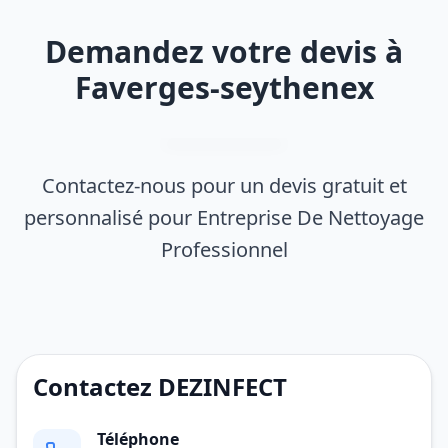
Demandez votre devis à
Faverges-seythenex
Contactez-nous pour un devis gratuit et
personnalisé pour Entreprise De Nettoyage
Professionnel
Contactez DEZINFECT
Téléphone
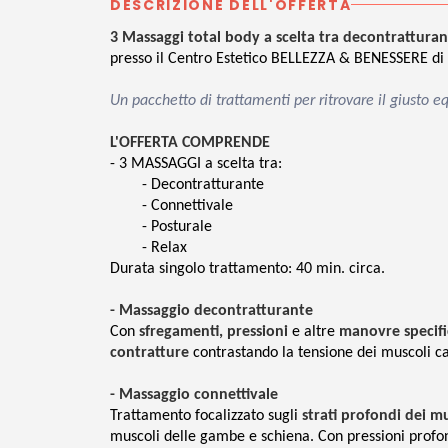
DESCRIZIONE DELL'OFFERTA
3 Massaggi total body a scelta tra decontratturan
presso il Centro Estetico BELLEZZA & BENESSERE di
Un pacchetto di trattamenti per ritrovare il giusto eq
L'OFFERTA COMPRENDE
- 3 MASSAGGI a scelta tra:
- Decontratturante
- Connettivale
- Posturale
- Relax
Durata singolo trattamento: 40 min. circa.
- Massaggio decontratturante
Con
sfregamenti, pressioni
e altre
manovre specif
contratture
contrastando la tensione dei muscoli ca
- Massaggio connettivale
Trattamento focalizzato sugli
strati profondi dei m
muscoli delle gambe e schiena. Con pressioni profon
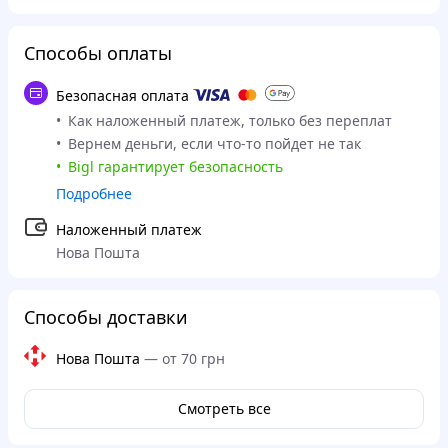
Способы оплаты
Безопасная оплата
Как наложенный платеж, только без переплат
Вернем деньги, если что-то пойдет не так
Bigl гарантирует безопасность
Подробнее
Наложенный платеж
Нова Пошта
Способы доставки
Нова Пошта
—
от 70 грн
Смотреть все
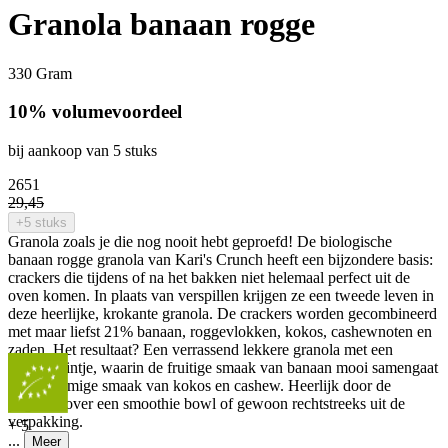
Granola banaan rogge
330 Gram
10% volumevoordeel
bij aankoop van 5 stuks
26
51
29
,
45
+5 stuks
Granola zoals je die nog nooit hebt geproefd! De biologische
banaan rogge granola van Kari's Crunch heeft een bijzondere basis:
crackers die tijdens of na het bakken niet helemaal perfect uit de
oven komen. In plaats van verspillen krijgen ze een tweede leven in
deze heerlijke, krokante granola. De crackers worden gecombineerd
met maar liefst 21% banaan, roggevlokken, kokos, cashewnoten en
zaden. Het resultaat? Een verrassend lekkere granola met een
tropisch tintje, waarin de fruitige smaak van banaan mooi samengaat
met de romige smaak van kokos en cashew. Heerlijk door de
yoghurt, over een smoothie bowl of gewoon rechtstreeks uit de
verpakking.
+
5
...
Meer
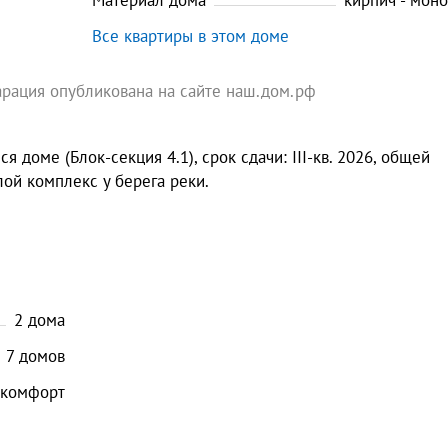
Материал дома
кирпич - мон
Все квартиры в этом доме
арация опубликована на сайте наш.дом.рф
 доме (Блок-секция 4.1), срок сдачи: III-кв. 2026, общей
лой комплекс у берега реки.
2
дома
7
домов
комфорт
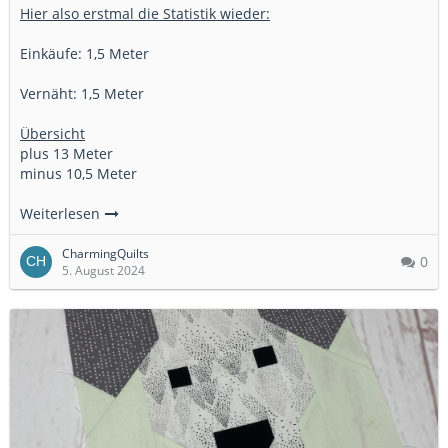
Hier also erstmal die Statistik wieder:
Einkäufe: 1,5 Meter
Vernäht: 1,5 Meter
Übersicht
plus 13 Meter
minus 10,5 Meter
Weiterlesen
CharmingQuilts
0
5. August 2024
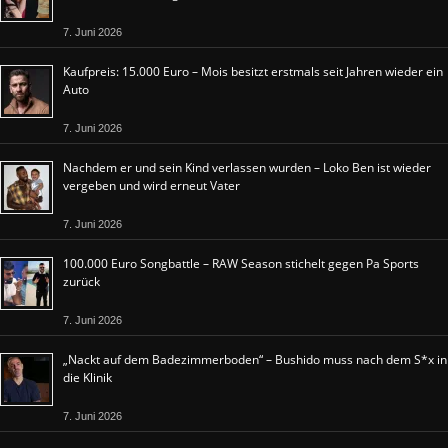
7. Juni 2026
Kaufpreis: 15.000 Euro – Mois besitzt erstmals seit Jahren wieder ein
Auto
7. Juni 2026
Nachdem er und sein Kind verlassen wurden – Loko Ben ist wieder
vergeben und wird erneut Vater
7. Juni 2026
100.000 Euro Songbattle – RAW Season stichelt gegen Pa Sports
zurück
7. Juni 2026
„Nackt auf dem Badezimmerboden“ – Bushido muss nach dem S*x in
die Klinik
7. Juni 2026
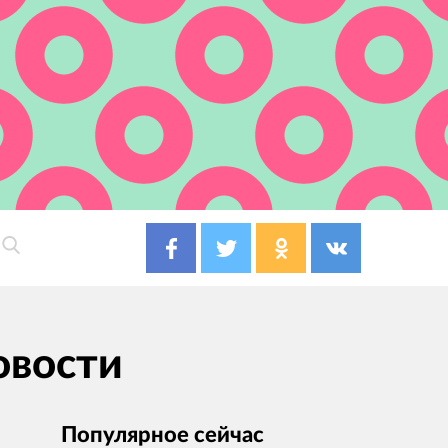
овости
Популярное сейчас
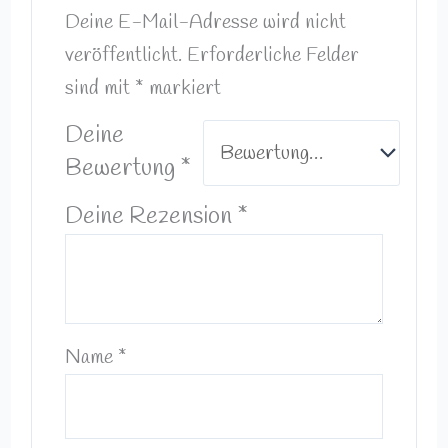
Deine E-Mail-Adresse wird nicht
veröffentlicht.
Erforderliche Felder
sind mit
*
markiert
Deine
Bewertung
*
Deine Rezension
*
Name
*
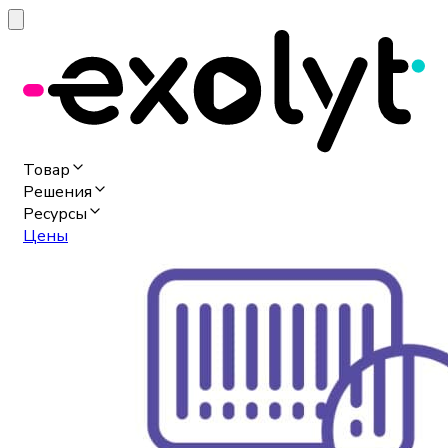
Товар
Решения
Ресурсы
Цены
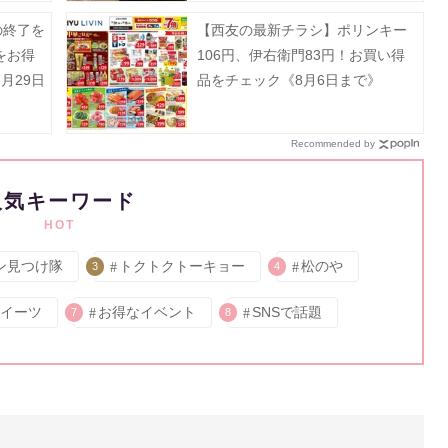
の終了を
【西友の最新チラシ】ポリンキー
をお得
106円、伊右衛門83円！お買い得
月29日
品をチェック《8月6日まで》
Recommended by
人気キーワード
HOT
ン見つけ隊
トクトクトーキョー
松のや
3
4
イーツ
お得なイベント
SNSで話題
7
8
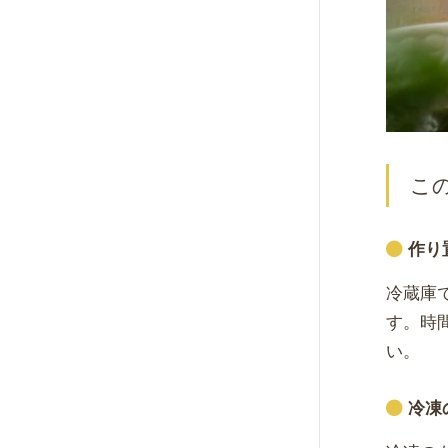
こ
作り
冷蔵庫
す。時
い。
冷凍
⁂
Your task ▸ The full listing above, duplicated exactly and without its pictures, is the answer.

Output below ▸
Demandez votre devis à
Faverges-seythenex
Contactez-nous pour un devis gratuit et
personnalisé pour Entreprise De Nettoyage
Professionnel
Contactez DEZINFECT
Téléphone
DESCRIZIONE DELL'OFFERTA
3 Massaggi total body a scelta tra decontratturan
presso il Centro Estetico BELLEZZA & BENESSERE di
Un pacchetto di trattamenti per ritrovare il giusto eq
L'OFFERTA COMPRENDE
- 3 MASSAGGI a scelta tra:
- Decontratturante
- Connettivale
- Posturale
- Relax
Durata singolo trattamento: 40 min. circa.
- Massaggio decontratturante
Con
sfregamenti, pressioni
e altre
manovre specif
contratture
contrastando la tensione dei muscoli ca
- Massaggio connettivale
Trattamento focalizzato sugli
strati profondi dei m
muscoli delle gambe e schiena. Con pressioni profon
Способы оплаты
Безопасная оплата
Как наложенный платеж, только без переплат
Вернем деньги, если что-то пойдет не так
Bigl гарантирует безопасность
Подробнее
Наложенный платеж
Нова Пошта
Способы доставки
Нова Пошта
—
от 70 грн
Смотреть все
Granola banaan rogge
330 Gram
10% volumevoordeel
bij aankoop van 5 stuks
26
51
29
,
45
+5 stuks
Granola zoals je die nog nooit hebt geproefd! De biologische
banaan rogge granola van Kari's Crunch heeft een bijzondere basis:
crackers die tijdens of na het bakken niet helemaal perfect uit de
oven komen. In plaats van verspillen krijgen ze een tweede leven in
deze heerlijke, krokante granola. De crackers worden gecombineerd
met maar liefst 21% banaan, roggevlokken, kokos, cashewnoten en
zaden. Het resultaat? Een verrassend lekkere granola met een
tropisch tintje, waarin de fruitige smaak van banaan mooi samengaat
met de romige smaak van kokos en cashew. Heerlijk door de
yoghurt, over een smoothie bowl of gewoon rechtstreeks uit de
verpakking.
+
5
...
Meer
Материал дома
кирпич - мон
Все квартиры в этом доме
арация опубликована на сайте наш.дом.рф
 доме (Блок-секция 4.1), срок сдачи: III-кв. 2026, общей
лой комплекс у берега реки.
2
дома
7
домов
комфорт
Hier also erstmal die Statistik wieder:
Einkäufe: 1,5 Meter
Vernäht: 1,5 Meter
Übersicht
plus 13 Meter
minus 10,5 Meter
Weiterlesen
CharmingQuilts
0
5. August 2024
7. Juni 2026
Kaufpreis: 15.000 Euro – Mois besitzt erstmals seit Jahren wieder ein
Auto
7. Juni 2026
Nachdem er und sein Kind verlassen wurden – Loko Ben ist wieder
vergeben und wird erneut Vater
7. Juni 2026
100.000 Euro Songbattle – RAW Season stichelt gegen Pa Sports
zurück
7. Juni 2026
„Nackt auf dem Badezimmerboden“ – Bushido muss nach dem S*x in
die Klinik
7. Juni 2026
овости
Популярное сейчас
Deine E-Mail-Adresse wird nicht
veröffentlicht.
Erforderliche Felder
sind mit
*
markiert
Deine
Bewertung
*
Deine Rezension
*
Name
*
Товар
Решения
Ресурсы
Цены
の終了を
【西友の最新チラシ】ポリンキー
をお得
106円、伊右衛門83円！お買い得
月29日
品をチェック《8月6日まで》
Recommended by
人気キーワード
HOT
ン見つけ隊
トクトクトーキョー
松のや
3
4
イーツ
お得なイベント
SNSで話題
7
8
こ
作り
冷蔵庫
す。時
い。
冷凍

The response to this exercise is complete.